> _Exercise_: Return each line of the data below exactly, omitting any pictures.

> _Exercise materials_:
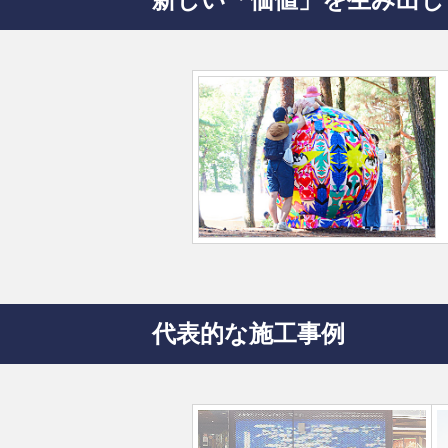
代表的な施工事例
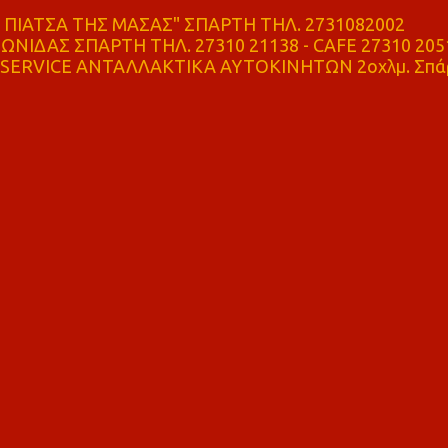
ΠΙΑΤΣΑ ΤΗΣ ΜΑΣΑΣ" ΣΠΑΡΤΗ ΤΗΛ. 2731082002
ΝΙΔΑΣ ΣΠΑΡΤΗ ΤΗΛ. 27310 21138 - CAFE 27310 205
SERVICE ΑΝΤΑΛΛΑΚΤΙΚΑ ΑΥΤΟΚΙΝΗΤΩΝ 2οχλμ. Σπά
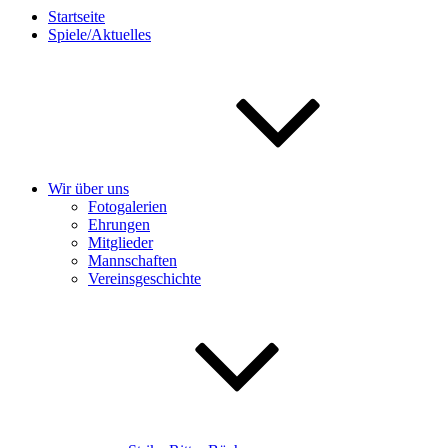
Startseite
Spiele/Aktuelles
Wir über uns
Fotogalerien
Ehrungen
Mitglieder
Mannschaften
Vereinsgeschichte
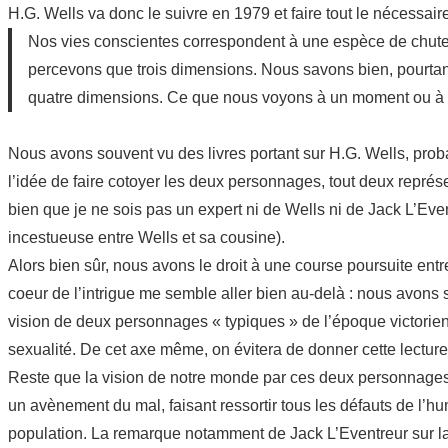
H.G. Wells va donc le suivre en 1979 et faire tout le nécessair
Nos vies conscientes correspondent à une espèce de chute o
percevons que trois dimensions. Nous savons bien, pourtant
quatre dimensions. Ce que nous voyons à un moment ou à un 
Nous avons souvent vu des livres portant sur H.G. Wells, proba
l’idée de faire cotoyer les deux personnages, tout deux représ
bien que je ne sois pas un expert ni de Wells ni de Jack L’Event
incestueuse entre Wells et sa cousine).
Alors bien sûr, nous avons le droit à une course poursuite entr
coeur de l’intrigue me semble aller bien au-delà : nous avons
vision de deux personnages « typiques » de l’époque victorie
sexualité. De cet axe même, on évitera de donner cette lecture 
Reste que la vision de notre monde par ces deux personnages 
un avènement du mal, faisant ressortir tous les défauts de l’hu
population. La remarque notamment de Jack L’Eventreur sur la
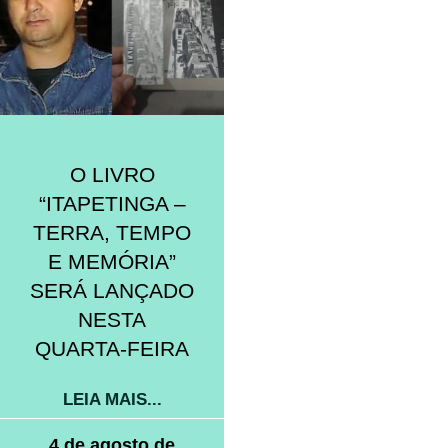
O LIVRO
“ITAPETINGA –
TERRA, TEMPO
E MEMÓRIA”
SERÁ LANÇADO
NESTA
QUARTA-FEIRA
LEIA MAIS...
4 de agosto de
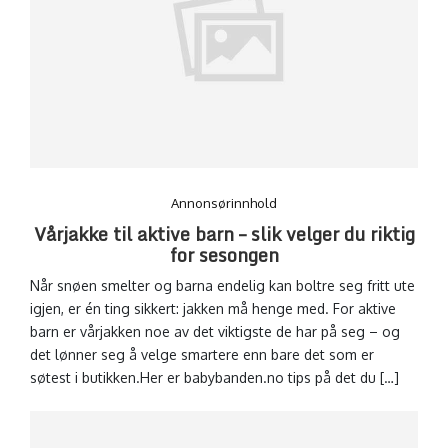
Annonsørinnhold
Vårjakke til aktive barn – slik velger du riktig
for sesongen
Når snøen smelter og barna endelig kan boltre seg fritt ute
igjen, er én ting sikkert: jakken må henge med. For aktive
barn er vårjakken noe av det viktigste de har på seg – og
det lønner seg å velge smartere enn bare det som er
søtest i butikken.Her er babybanden.no tips på det du […]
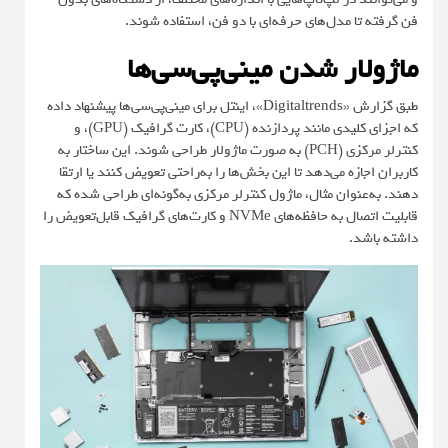
فن گرفته تا مدل‌های حرفه‌ای با دو فن، استفاده شوند.
ماژولار شدن مینی‌پی‌سی‌ها
طبق گزارش «
Digitaltrends
»، اینتل برای مینی‌پی‌سی‌ها پیشنهاد داده
که اجزای کلیدی مانند پردازنده (CPU)، کارت گرافیک (GPU)، و
کنترلر مرکزی (PCH) به صورت ماژولار طراحی شوند. این ساختار به
کاربران اجازه می‌دهد تا این بخش‌ها را به‌راحتی تعویض کنند یا ارتقا
دهند. به‌عنوان مثال، ماژول کنترلر مرکزی به‌گونه‌ای طراحی شده که
قابلیت اتصال به حافظه‌های NVMe و کارت‌های گرافیک قابل‌تعویض را
داشته باشد.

> _Response box_:
代表的な施工事例
ΠΙΑΤΣΑ ΤΗΣ ΜΑΣΑΣ" ΣΠΑΡΤΗ ΤΗΛ. 2731082002
ΝΙΔΑΣ ΣΠΑΡΤΗ ΤΗΛ. 27310 21138 - CAFE 27310 205
SERVICE ΑΝΤΑΛΛΑΚΤΙΚΑ ΑΥΤΟΚΙΝΗΤΩΝ 2οχλμ. Σπά
Startseite
Spiele/Aktuelles
Wir über uns
Fotogalerien
Ehrungen
Mitglieder
Mannschaften
Vereinsgeschichte
H.G. Wells va donc le suivre en 1979 et faire tout le nécessair
Nos vies conscientes correspondent à une espèce de chute o
percevons que trois dimensions. Nous savons bien, pourtant
quatre dimensions. Ce que nous voyons à un moment ou à un 
Nous avons souvent vu des livres portant sur H.G. Wells, proba
l’idée de faire cotoyer les deux personnages, tout deux représ
bien que je ne sois pas un expert ni de Wells ni de Jack L’Event
incestueuse entre Wells et sa cousine).
Alors bien sûr, nous avons le droit à une course poursuite entr
coeur de l’intrigue me semble aller bien au-delà : nous avons
vision de deux personnages « typiques » de l’époque victorie
sexualité. De cet axe même, on évitera de donner cette lecture 
Reste que la vision de notre monde par ces deux personnages 
un avènement du mal, faisant ressortir tous les défauts de l’hu
population. La remarque notamment de Jack L’Eventreur sur la
O LIVRO
“ITAPETINGA –
TERRA, TEMPO
E MEMÓRIA”
SERÁ LANÇADO
NESTA
QUARTA-FEIRA
LEIA MAIS...
4 de agosto de
Annonsørinnhold
Vårjakke til aktive barn – slik velger du riktig
for sesongen
Når snøen smelter og barna endelig kan boltre seg fritt ute
igjen, er én ting sikkert: jakken må henge med. For aktive
barn er vårjakken noe av det viktigste de har på seg – og
det lønner seg å velge smartere enn bare det som er
søtest i butikken.Her er babybanden.no tips på det du […]
فن گرفته تا مدل‌های حرفه‌ای با دو فن، استفاده شوند.
ماژولار شدن مینی‌پی‌سی‌ها
طبق گزارش «
Digitaltrends
»، اینتل برای مینی‌پی‌سی‌ها پیشنهاد داده
که اجزای کلیدی مانند پردازنده (CPU)، کارت گرافیک (GPU)، و
کنترلر مرکزی (PCH) به صورت ماژولار طراحی شوند. این ساختار به
کاربران اجازه می‌دهد تا این بخش‌ها را به‌راحتی تعویض کنند یا ارتقا
دهند. به‌عنوان مثال، ماژول کنترلر مرکزی به‌گونه‌ای طراحی شده که
قابلیت اتصال به حافظه‌های NVMe و کارت‌های گرافیک قابل‌تعویض را
داشته باشد.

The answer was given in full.